Una mattinata di riflessione profonda, dialogo aperto e consapevolezza quella vissuta ieri, martedì 19 maggio 2026, dagli alunni delle classi seconde della Scuola secondaria di I grado dell’I.C. “E. Falcetti” di Apice (BN). A partire dalle ore 9:30, i ragazzi hanno preso parte ad un importante incontro di formazione e prevenzione incentrato sul tema delle dipendenze e, in particolare, sul dramma della droga.
Ospite d’eccezione dell’evento è stato Don Ezio Rotondi, parroco di Apice e autore del racconto intitolato “Scegli la vita”, testo che ha fatto da filo conduttore all’intera mattinata.
L’appuntamento di ieri ha rappresentato il culmine di un percorso didattico ben più ampio. Prima di incontrare l’autore, infatti, gli alunni hanno letto e analizzato approfonditamente il racconto tra i banchi di scuola, guidati con cura dalle professoresse di Italiano Maria Luisa Della Sala e Vanda Nuzzolo. Questo lavoro preliminare ha permesso ai ragazzi di arrivare all’appuntamento già consapevoli delle tematiche trattate, pronti a trasformare l’aula in uno spazio di dibattito vivo.
Lontano dai toni di una lezione cattedratica, il dibattito condotto da Don Ezio ha toccato da vicino le corde emotive dei giovani studenti. Al centro del confronto, la necessità di riflettere sulle scelte sbagliate che, se compiute con leggerezza nell’età dell’adolescenza, rischiano di condizionare pesantemente il proprio futuro.
Don Ezio ha invitato i ragazzi ad analizzare i veri valori della vita, esortandoli ad affrontare le difficoltà quotidiane e i problemi personali con coraggio. Il parroco ha messo in guardia la platea dalle “scorciatoie”, parlando di come sostanze e dipendenze apparentemente offrano una via di fuga facile, quando in realtà «portano solo fuori strada».
Il momento più alto e significativo del dibattito è arrivato quando il parroco ha ricordato agli alunni il potere e la dignità della scelta individuale:
il diritto e il dovere di dire “NO”», che pronunciato al momento giusto non è un segno di debolezza, ma può essere il primo, decisivo passo verso una vita più forte, più libera e più vera».
I ragazzi hanno risposto con grande attenzione, partecipando attivamente alle riflessioni e dimostrando una maturità che fa ben sperare.
L’incontro, tappa fondamentale del percorso di crescita cittadina e di educazione alla legalità, si è concluso con la proiezione di un cortometraggio a tema.
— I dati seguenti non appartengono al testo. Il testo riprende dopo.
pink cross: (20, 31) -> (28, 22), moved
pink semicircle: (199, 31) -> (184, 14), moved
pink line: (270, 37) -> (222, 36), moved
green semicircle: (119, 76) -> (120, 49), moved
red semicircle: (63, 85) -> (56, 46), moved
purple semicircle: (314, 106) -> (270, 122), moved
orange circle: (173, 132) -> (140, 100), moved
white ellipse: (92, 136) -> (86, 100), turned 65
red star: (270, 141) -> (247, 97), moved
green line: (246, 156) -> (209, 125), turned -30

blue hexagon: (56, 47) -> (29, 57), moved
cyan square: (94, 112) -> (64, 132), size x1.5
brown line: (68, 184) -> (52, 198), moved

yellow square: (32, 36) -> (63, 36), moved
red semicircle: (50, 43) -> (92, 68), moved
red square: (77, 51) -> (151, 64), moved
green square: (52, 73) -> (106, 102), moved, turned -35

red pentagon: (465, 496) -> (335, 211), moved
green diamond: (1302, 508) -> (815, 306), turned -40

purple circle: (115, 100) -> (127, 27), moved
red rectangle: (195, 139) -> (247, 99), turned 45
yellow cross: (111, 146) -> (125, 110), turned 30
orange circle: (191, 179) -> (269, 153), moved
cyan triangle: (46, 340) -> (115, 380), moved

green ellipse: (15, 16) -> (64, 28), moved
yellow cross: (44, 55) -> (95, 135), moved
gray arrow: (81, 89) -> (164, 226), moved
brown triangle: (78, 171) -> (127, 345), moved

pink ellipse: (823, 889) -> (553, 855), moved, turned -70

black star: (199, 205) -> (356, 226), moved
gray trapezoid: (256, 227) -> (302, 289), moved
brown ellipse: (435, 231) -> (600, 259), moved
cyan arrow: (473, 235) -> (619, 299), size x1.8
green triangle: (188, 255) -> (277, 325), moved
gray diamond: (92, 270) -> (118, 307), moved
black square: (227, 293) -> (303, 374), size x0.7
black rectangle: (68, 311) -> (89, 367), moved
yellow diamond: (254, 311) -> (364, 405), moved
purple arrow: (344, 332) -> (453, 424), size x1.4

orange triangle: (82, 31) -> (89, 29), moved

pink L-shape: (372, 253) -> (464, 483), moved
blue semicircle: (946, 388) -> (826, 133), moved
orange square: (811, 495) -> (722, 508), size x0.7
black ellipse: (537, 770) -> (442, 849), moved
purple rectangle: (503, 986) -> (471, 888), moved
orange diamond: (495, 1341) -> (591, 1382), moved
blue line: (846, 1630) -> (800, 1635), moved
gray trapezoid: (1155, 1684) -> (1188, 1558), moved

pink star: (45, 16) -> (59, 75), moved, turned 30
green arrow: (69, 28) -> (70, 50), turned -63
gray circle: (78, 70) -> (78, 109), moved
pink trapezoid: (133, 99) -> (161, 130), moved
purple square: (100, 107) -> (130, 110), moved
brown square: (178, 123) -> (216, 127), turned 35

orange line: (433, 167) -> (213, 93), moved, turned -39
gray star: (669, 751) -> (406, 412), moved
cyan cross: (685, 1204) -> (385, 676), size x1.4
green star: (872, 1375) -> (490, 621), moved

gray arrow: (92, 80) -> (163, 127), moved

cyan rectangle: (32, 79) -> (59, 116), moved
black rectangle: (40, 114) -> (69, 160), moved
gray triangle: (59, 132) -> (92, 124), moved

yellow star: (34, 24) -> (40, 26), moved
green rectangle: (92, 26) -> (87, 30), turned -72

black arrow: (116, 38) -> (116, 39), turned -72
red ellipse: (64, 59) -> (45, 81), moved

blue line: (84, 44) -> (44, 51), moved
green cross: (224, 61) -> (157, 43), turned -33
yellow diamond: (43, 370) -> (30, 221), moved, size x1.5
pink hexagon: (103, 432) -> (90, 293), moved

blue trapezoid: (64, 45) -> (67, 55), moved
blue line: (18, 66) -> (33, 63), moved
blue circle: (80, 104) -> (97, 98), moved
Le immagini del filmato hanno dato forma e volto alle parole ascoltate poco prima, lasciando agli studenti un messaggio chiaro: la vita è fatta di bivi, ma la mappa per non perdersi sta nel coraggio di proteggere la propria libertà.
Il Commento della Dirigente Scolastica Prof.ssa Anna Polito
«L’incontro di ieri rappresenta pienamente la missione più alta della nostra scuola: non solo istruire, ma formare cittadini consapevoli, capaci di guardare al futuro con senso critico e responsabilità.
Desidero esprimere il mio più vivo ringraziamento a Don Ezio Rotondi, che con la sua sensibilità e con la forza del suo raccontoha saputo toccare il cuore dei nostri ragazzi, parlando loro senza filtri ma con straordinaria empatia. Un grazie sincero va alle professoresse Maria Luisa Della Sala e Vanda Nuzzolo, il cui prezioso lavoro preparatorio in classe ha permesso agli alunni di vivere questo momento non come semplici spettatori, ma come protagonisti attivi di un dibattito autentico.
Sono profondamente orgogliosa della risposta, della serietà e della maturità dimostrate dagli studenti delle classi seconde dell’I.C. “E. Falcetti”. Davanti ai bivi che la vita inevitabilmente porrà loro davanti, la scuola sarà sempre qui, pronta a fornire gli strumenti per non perdersi e per difendere la propria libertà e la propria vita.»